Robotic Policy Learning via Human-assisted Action Preference Optimization (2506.07127v2)

Published 8 Jun 2025 in cs.RO and cs.AI

Abstract: Establishing a reliable and iteratively refined robotic system is essential for deploying real-world applications. While Vision-Language-Action (VLA) models are widely recognized as the foundation model for such robotic deployment, their dependence on expert demonstrations hinders the crucial capabilities of correction and learning from failures. To mitigate this limitation, we introduce a Human-assisted Action Preference Optimization method named HAPO, designed to correct deployment failures and foster effective adaptation through preference alignment for VLA models. This method begins with a human-robot collaboration framework for reliable failure correction and interaction trajectory collection through human intervention. These human-intervention trajectories are further employed within the action preference optimization process, facilitating VLA models to mitigate failure action occurrences while enhancing corrective action adaptation. Specifically, we propose an adaptive reweighting algorithm to address the issues of irreversible interactions and token probability mismatch when introducing preference optimization into VLA models, facilitating model learning from binary desirability signals derived from interactions. Through combining these modules, our human-assisted action preference optimization method ensures reliable deployment and effective learning from failure for VLA models. The experiments conducted in simulation and real-world scenarios prove superior generalization and robustness of our framework across a variety of manipulation tasks.

Summary

The paper introduces HAPO, a framework that integrates human feedback to distinguish desirable from undesirable actions in Vision-Language-Action models.
It employs an adaptive reweighting algorithm using binary desirability signals to refine action preference optimization for better task performance.
Experimental results demonstrate HAPO's superior generalization and robustness, highlighting its potential for continuous improvement in dynamic robotic environments.

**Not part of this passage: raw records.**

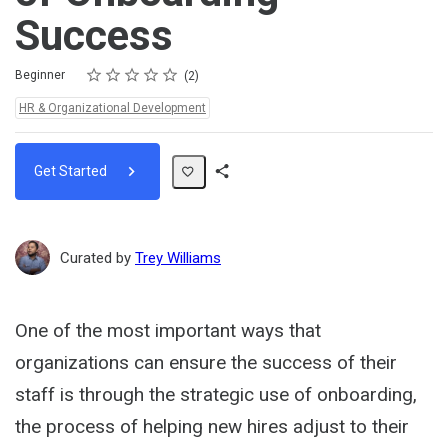
Success
Rating
1 star
2 stars
3 stars
4 stars
5 stars
Difficulty
Average rating: 5.0
2 reviews
Beginner
2
Topics:
HR & Organizational Development
Get Started
Share
Path
Curated by
Trey Williams
One of the most important ways that
organizations can ensure the success of their
staff is through the strategic use of onboarding,
the process of helping new hires adjust to their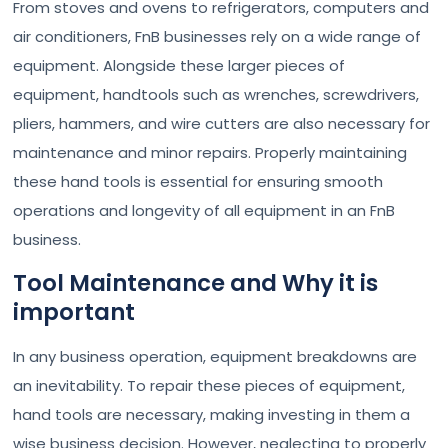
From stoves and ovens to refrigerators, computers and
air conditioners, FnB businesses rely on a wide range of
equipment. Alongside these larger pieces of
equipment, handtools such as wrenches, screwdrivers,
pliers, hammers, and wire cutters are also necessary for
maintenance and minor repairs. Properly maintaining
these hand tools is essential for ensuring smooth
operations and longevity of all equipment in an FnB
business.
Tool Maintenance and Why it is
important
In any business operation, equipment breakdowns are
an inevitability. To repair these pieces of equipment,
hand tools are necessary, making investing in them a
wise business decision. However, neglecting to properly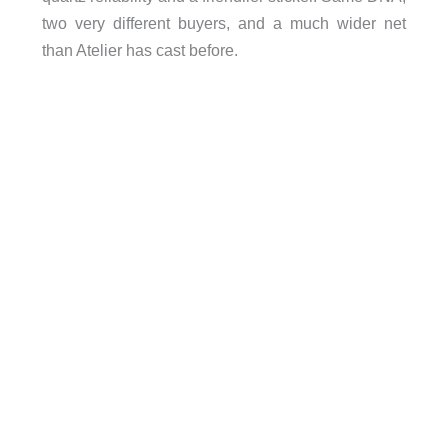
two very different buyers, and a much wider net
than Atelier has cast before.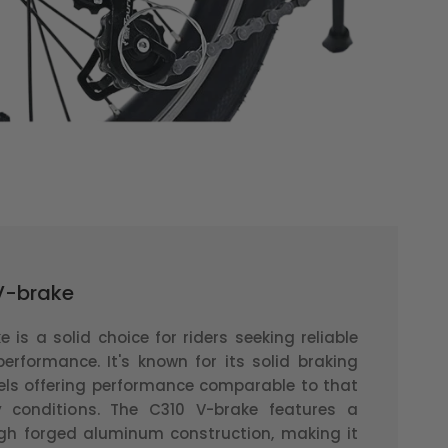
 V-brake
 is a solid choice for riders seeking reliable
performance. It's known for its solid braking
ls offering performance comparable to that
y conditions. The C310 V-brake features a
h forged aluminum construction, making it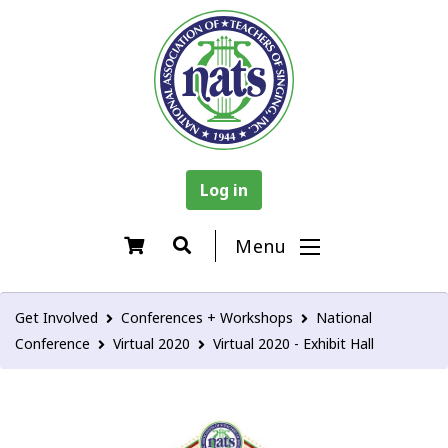
Log in
Menu
Get Involved
Conferences + Workshops
National
Conference
Virtual 2020
Virtual 2020 - Exhibit Hall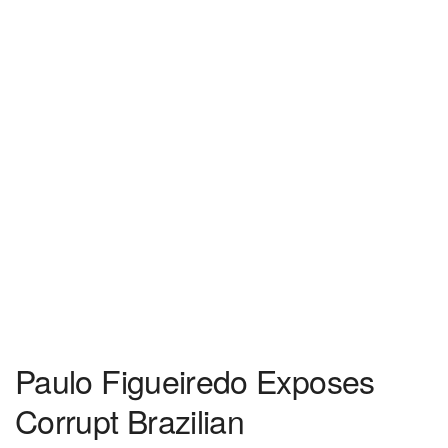
Paulo Figueiredo Exposes
Corrupt Brazilian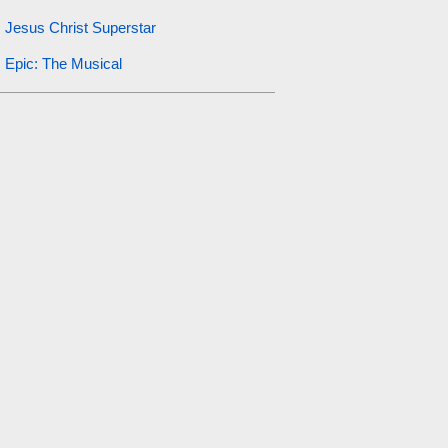
Jesus Christ Superstar
Epic: The Musical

Overview of Robotic Policy Learning via Human-assisted Action Preference Optimization

The paper, "Robotic Policy Learning via Human-assisted Action Preference Optimization," offers a novel approach to refining Vision-Language-Action (VLA) models, crucial for the effective deployment of robotic systems in real-world environments. The authors highlight the limitations of traditional VLA models, notably their reliance on expert demonstrations, which inhibits the systems' capacity for correction and adaptation from failures. This paper introduces the Human-assisted Action Preference Optimization (HAPO) method to address these challenges.

Key Contributions

The HAPO framework comprises two core components designed to enhance the performance and learning capacity of VLA models:

Human-Robot Collaboration Framework: This aspect of the framework facilitates reliable task execution through real-time human interventions. By employing a human-in-the-loop mechanism, the system can gather interaction trajectories that feed into an action preference optimization process. Notably, the system distinguishes between desirable and undesirable actions, annotated based on human intervention, providing a richer dataset for model training.
Action Preference Optimization with Adaptive Reweighting: The paper proposes an innovative adaptive reweighting algorithm to tackle the issues of irreversible interactions and token probability mismatches in autoregressive VLA models. The optimization process leverages binary desirability signals and employs Kanheman {content} Tversky’s prospect theory to formulate a preference alignment objective. This method allows VLA models to learn from sub-optimal human interventions, promoting failure avoidance and the adoption of corrective actions.

Technical Details

The process begins with the collection of expert demonstration data, which is used to fine-tune an initial policy model. Human interventions during policy execution are classified into desirable and undesirable actions, with an emphasis on the latter to provide critical learning opportunities. Using a combination of balanced sampling and adaptive reweighting, the optimization process aligns the model's action preferences towards successful task completions.

This approach contrasts with traditional behavior cloning and reinforcement learning methods by mitigating their inherent limitations. Behavioral cloning often fails to utilize valuable failure trajectories, while reinforcement learning methods face scalability constraints when applied to large VLA models. HAPO, by focusing on preference optimization, offers a promising alternative that reduces the need for large-scale fine-tuning and minimizes human intervention in training large policies.

Experimental Validation

The efficacy of the HAPO approach is validated through both simulated and real-world experiments. Simulation results demonstrate superior generalization and robustness across various manipulation tasks, with the system showing improved adaptation to in-distribution scenarios and resilience against novel task disruptions. Lifelong learning experiments further demonstrate the framework’s capability for iterative improvement, highlighting its potential for continuous adaptation and performance enhancement.

Moreover, the research includes real-world experiments, notably on complex fine-grained tasks, confirming the practical viability of HAPO in dynamic, unconstrained environments. This indicates the framework's robustness to perform across a range of conditions and tasks.

Implications and Future Directions

The introduction of HAPO opens new avenues for enhancing robotic systems' deployment in real-world applications through increased adaptability and self-improvement capabilities. By integrating human feedback more effectively, this approach not only addresses existing challenges in VLA model deployment but also sets the stage for future developments in AI that leverage human-machine collaboration.

In terms of future work, there is scope for extending HAPO to different types of VLA models and exploring its applicability to broader categories of tasks beyond manipulation. Additionally, incorporating more sophisticated human feedback mechanisms could further improve the performance and adaptability of robotic systems. The research sets a precedent for future exploration into more efficient and effective interactions between human operators and intelligent robotic systems.